WHAT YOU SHOULD DO: Scan the records for the string "quét" and copy every line that holds it.

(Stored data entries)
=====
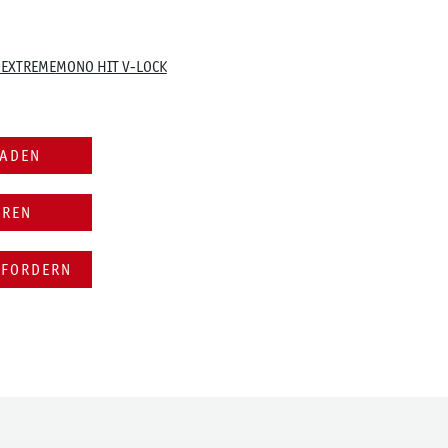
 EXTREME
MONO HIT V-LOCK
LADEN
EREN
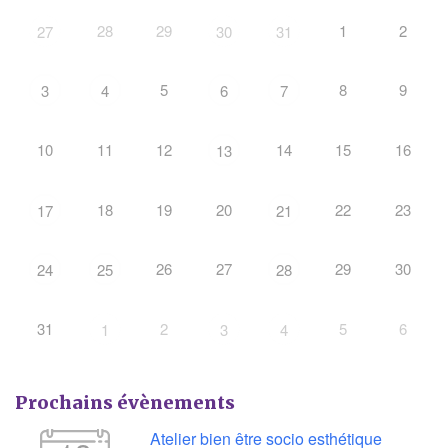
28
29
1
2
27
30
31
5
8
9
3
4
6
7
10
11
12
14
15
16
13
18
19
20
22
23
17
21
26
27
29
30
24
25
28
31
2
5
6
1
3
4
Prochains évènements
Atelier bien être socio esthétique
=====
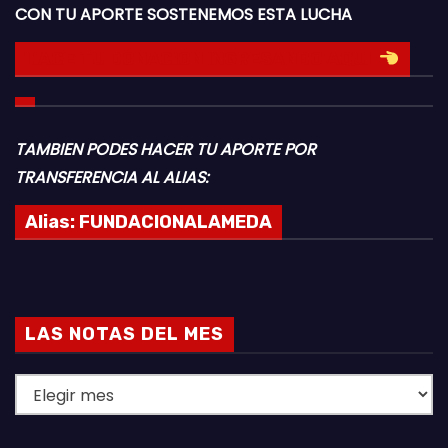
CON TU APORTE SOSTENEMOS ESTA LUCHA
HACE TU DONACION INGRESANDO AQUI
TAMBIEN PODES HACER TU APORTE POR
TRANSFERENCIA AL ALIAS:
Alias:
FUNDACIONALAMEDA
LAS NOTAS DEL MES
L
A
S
=====
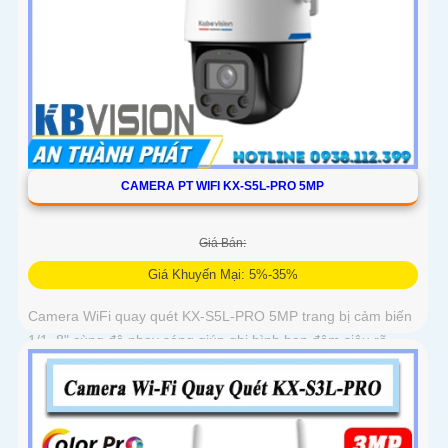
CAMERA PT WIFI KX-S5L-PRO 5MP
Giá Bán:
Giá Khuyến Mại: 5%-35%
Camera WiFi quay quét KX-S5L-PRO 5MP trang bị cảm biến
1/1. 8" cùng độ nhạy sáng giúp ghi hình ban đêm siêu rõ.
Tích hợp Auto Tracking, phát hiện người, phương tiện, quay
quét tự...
=====
REPLY:
Camera WiFi quay quét KX-S5L-PRO 5MP trang bị cảm biến
quét tự...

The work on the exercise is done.